PDX models represent a group of promising next generation pre-clinical models, meanwhile, three-dimensional (3D) in vitro tumor models, such as tumor spheroids and tumor organoids, are also emerging as feasible platforms for cancer research. 3D tumor models originate from tumor tissues or single-cell suspensions of tumor cell-lines, patient-derived tumor cells and tumor steam cells are also capable of overcoming the limitations of traditional 2D monolayer cell cultures by accurately reflecting sophisticated cell to extracellular matrix interactions and tumor heterogeneity, however, issues like defining the optimal in vitro culture condition of different tumors, lack of vascularization and immune components in 3D culture systems still need to be addressed in future [93]. When compared to PDXs, the major advantage of 3D tumor models is that they are more inexpensive, faster, and easier to be established [93, 94], while PDXs owns several irreplaceable merits, for example, it allows monitoring tumor neovascularization, distant metastasis, and investigating the side effects of drugs. Interestingly, several research groups have demonstrated that patient-derived organoids (PDOs) and PDXs could be interconverted with high efficiency [95, 96]. In light of this result, we can speculate that PDO may serve as an intermediate states to reduce the time and improve the take rate in generating PDX, while PDX model can act as in vivo model to make up the deficiency of PDO. Making full use of the specific advantages of each model would throw a combination punch to the plight of anti-tumor research.

Conclusions

It is becoming increasingly clear that PDX models that more closely recapitulate the biological properties of patient tumors are promising substitutes of traditional cell-line xenograft models for developing effective sarcoma therapeutic strategies. For now, PDX models can provide valuable information and chance of cure for future sarcoma patients; however, they seem unlikely to guide real-time clinical decision and improve the prognosis of the original patient.
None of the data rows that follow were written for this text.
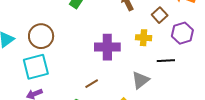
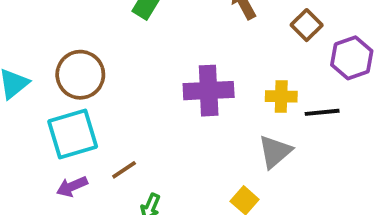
yellow cross: (144, 38) -> (281, 96), moved
brown line: (92, 84) -> (124, 170), moved

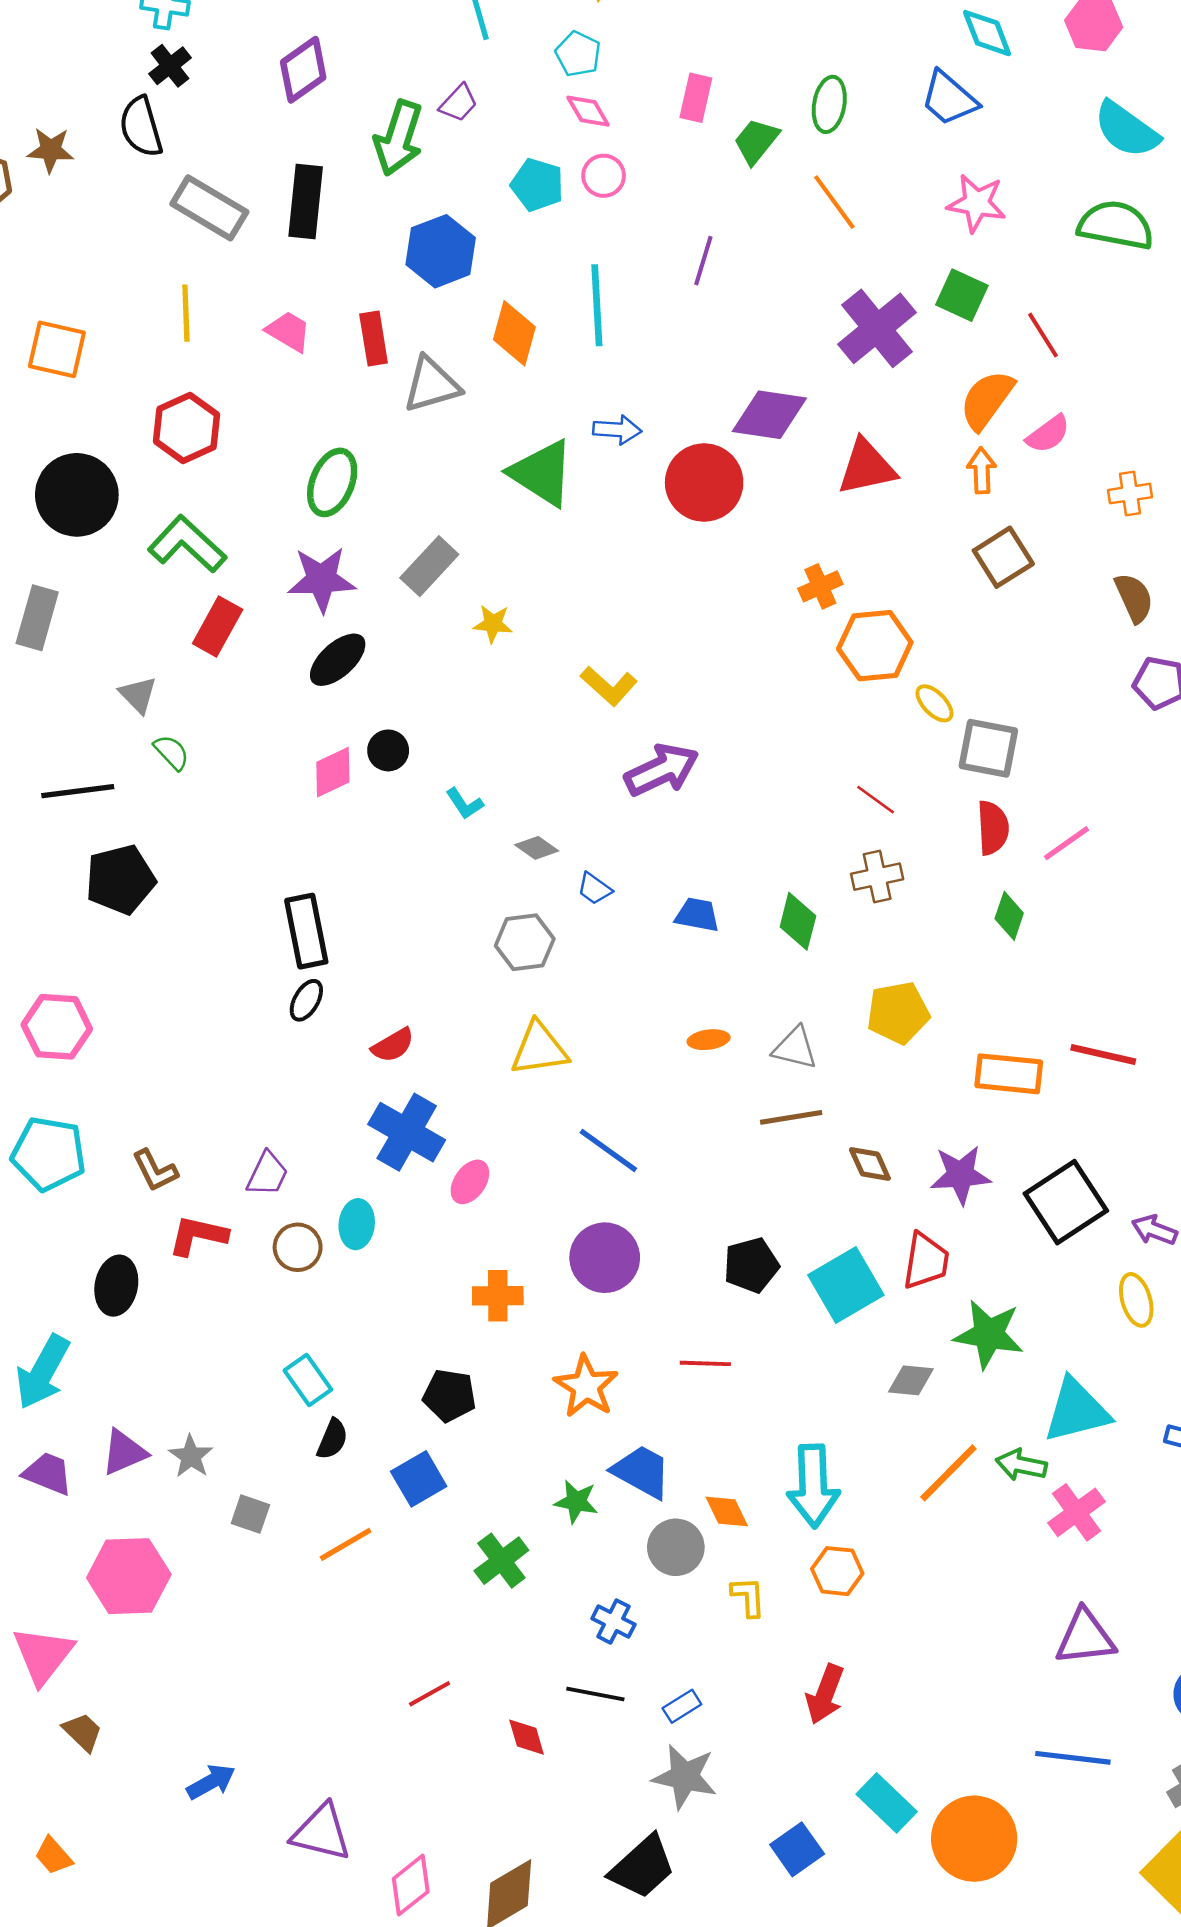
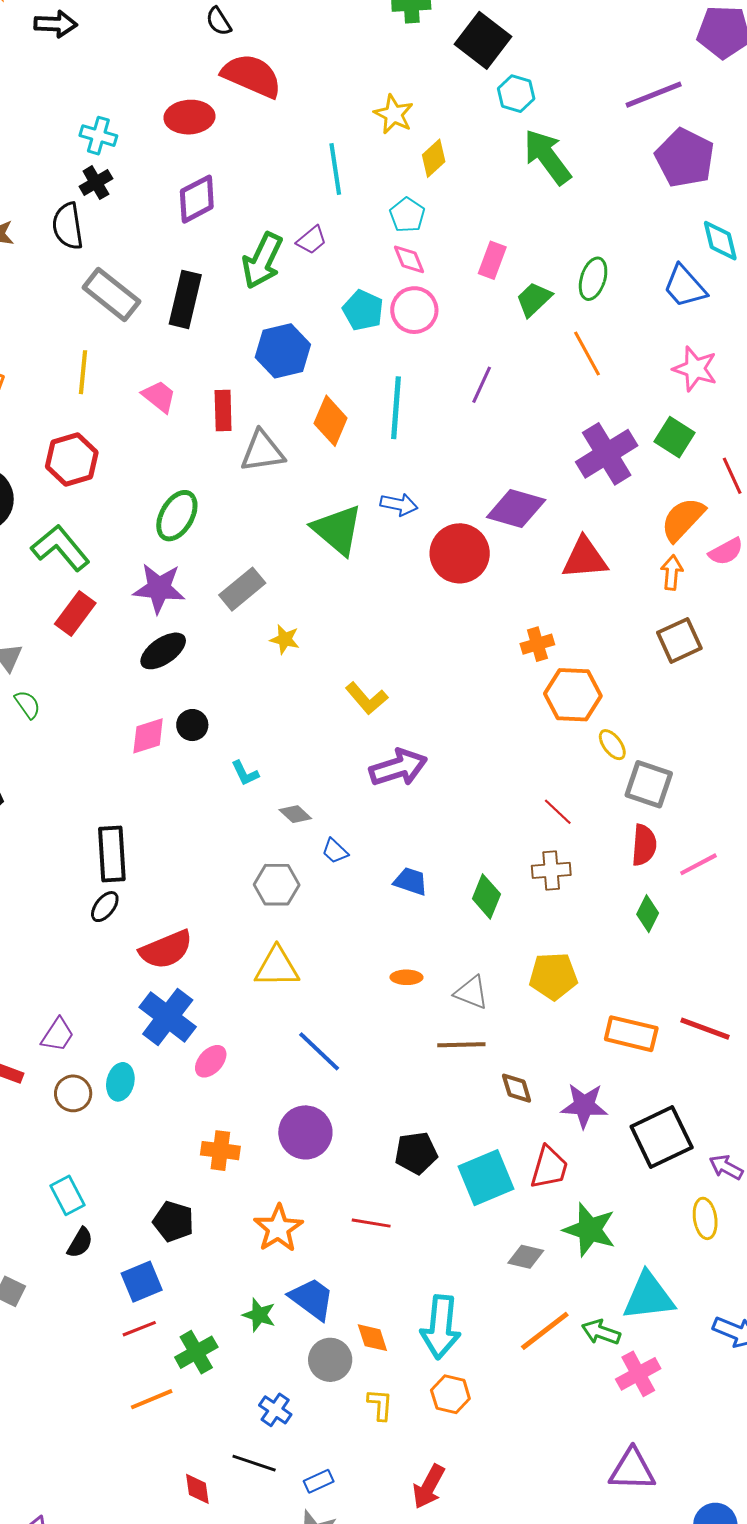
pink circle: (604, 176) -> (414, 310), size x1.4
red semicircle: (393, 1045) -> (166, 950), size x1.6
orange line: (346, 1544) -> (152, 1399), moved
red line: (430, 1694) -> (139, 1329), moved

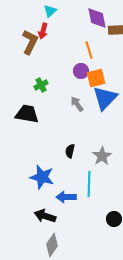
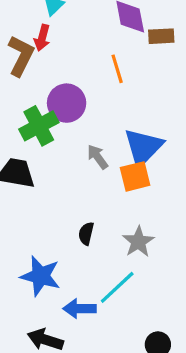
purple circle: (81, 71) -> (67, 103), moved, size x1.5
orange square: (96, 78) -> (135, 176), moved
green cross: (41, 85) -> (39, 126), size x1.6
cyan line: (89, 184) -> (117, 287), turned 45

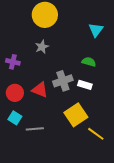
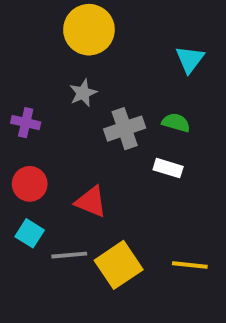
gray cross: (63, 81) -> (125, 129), moved
red triangle: (40, 90) -> (91, 202), moved
yellow square: (76, 115) -> (119, 265), moved
yellow line: (96, 134) -> (190, 265), turned -30

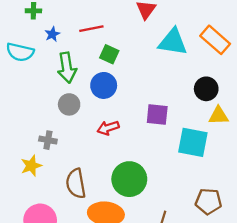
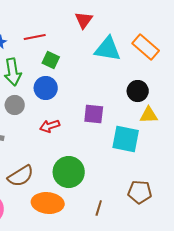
brown semicircle: (76, 184) -> (21, 176), turned -112

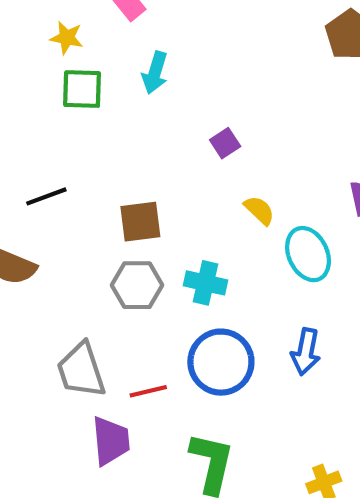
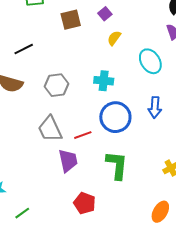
yellow semicircle: (259, 210) -> (114, 38), moved, turned -91
brown square: (140, 222) -> (71, 20), moved
gray hexagon: (137, 285) -> (56, 85), moved

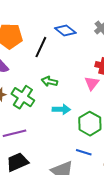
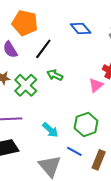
black line: (41, 47) -> (43, 49), moved
cyan arrow: (61, 109) -> (50, 130), moved, turned 30

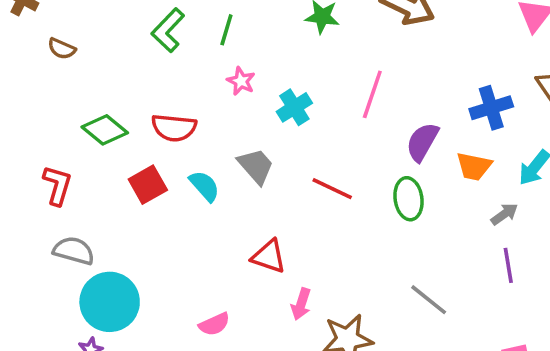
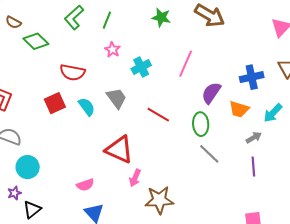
green diamond: (105, 130) -> (36, 41), moved
red triangle: (269, 256) -> (119, 150), size x1.4
gray line: (429, 300) -> (209, 154), moved
cyan circle: (110, 302) -> (28, 167), size x0.7

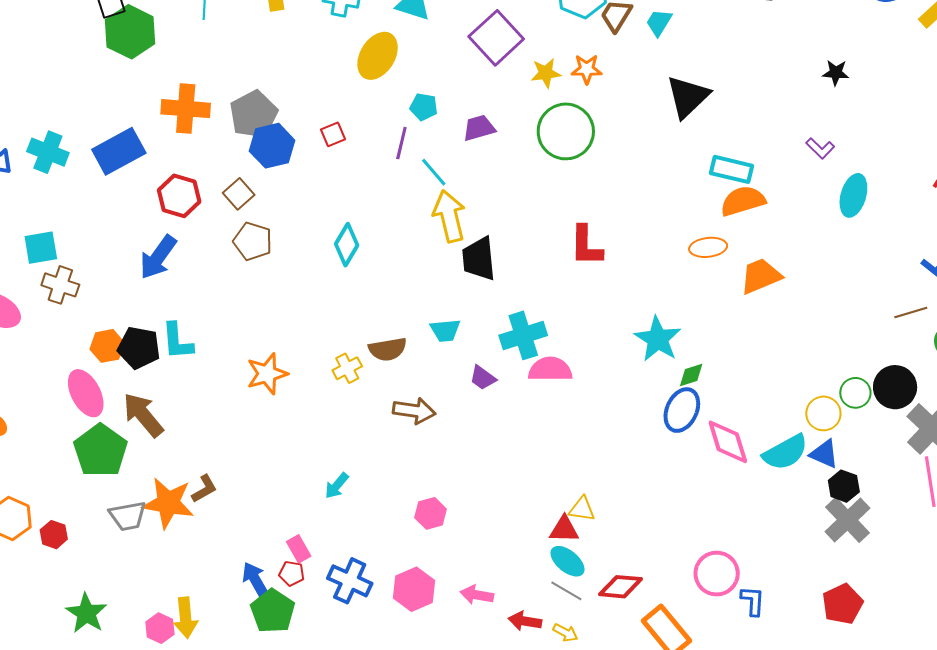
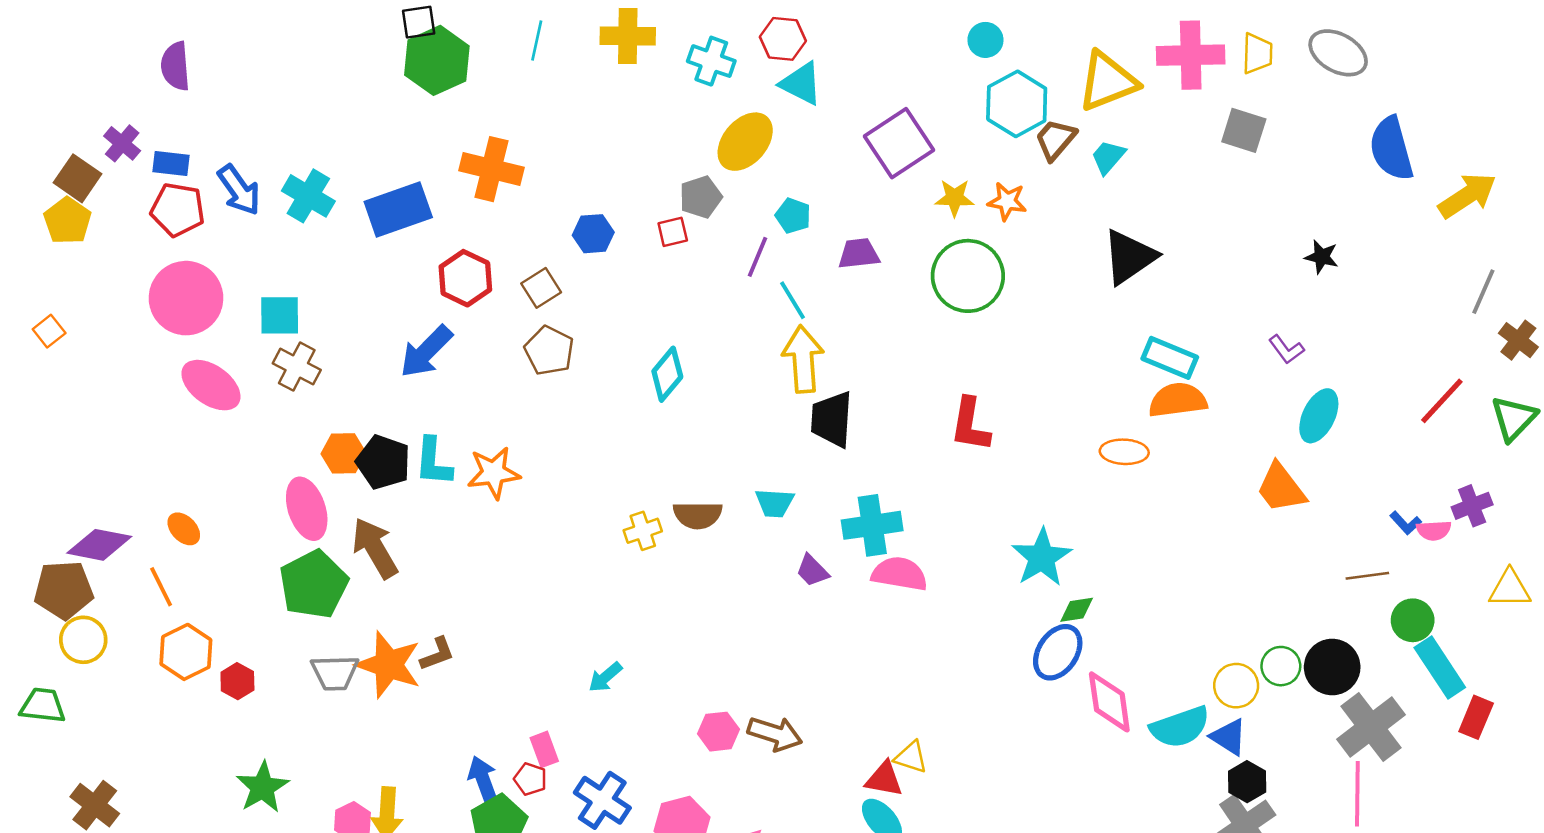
gray pentagon: (254, 114) -> (701, 197), moved, size x0.7
blue hexagon: (272, 146) -> (593, 234), size x0.7
orange trapezoid: (761, 276) -> (1281, 488), moved, turned -114
orange star: (267, 374) -> (494, 473), moved
brown arrow: (414, 411) -> (775, 734), moved

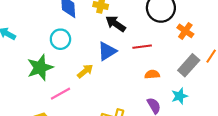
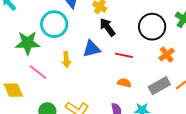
cyan circle: (60, 39) -> (54, 24), size x1.4
yellow arrow: (85, 71) -> (66, 60), turned 105
pink line: (61, 94) -> (38, 72), turned 48

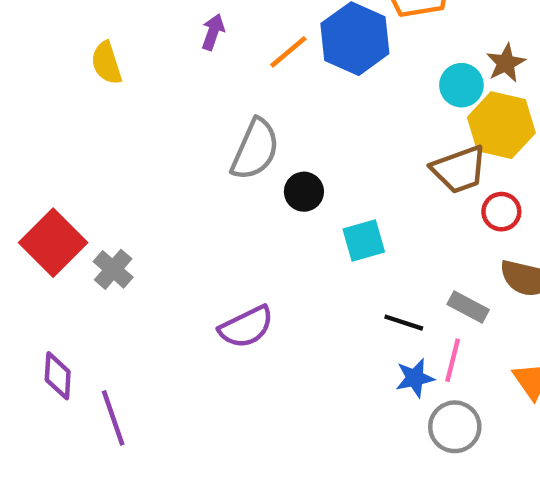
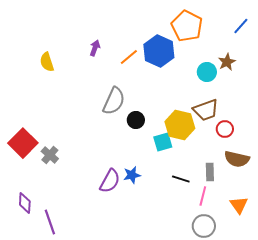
yellow hexagon: (501, 125) -> (180, 125), moved
gray rectangle: (468, 307) -> (210, 172), turned 60
purple semicircle: (246, 327) -> (110, 181), turned -35
blue star: (415, 378) -> (132, 175), moved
To establish personalized treatment for people with musculoskeletal malignancies through PDX models, consistent efforts for finding proper approaches for enhancing engraftment success rate, reducing the time of PDX model generation, and narrowing down the differences in the tumor microenvironment and heterogeneity between human and PDX models should be further addressed in future studies. Meanwhile, because of the rarity and significant heterogeneity of musculoskeletal malignancies, individual PDX research groups should report their experiment data and methodological information with a standardized criterion to facilitate data integration and resource sharing, which is of paramount importance to identify an optimal method of generating PDX models and reducing unnecessary duplication, thus accelerating the progress of sarcoma research.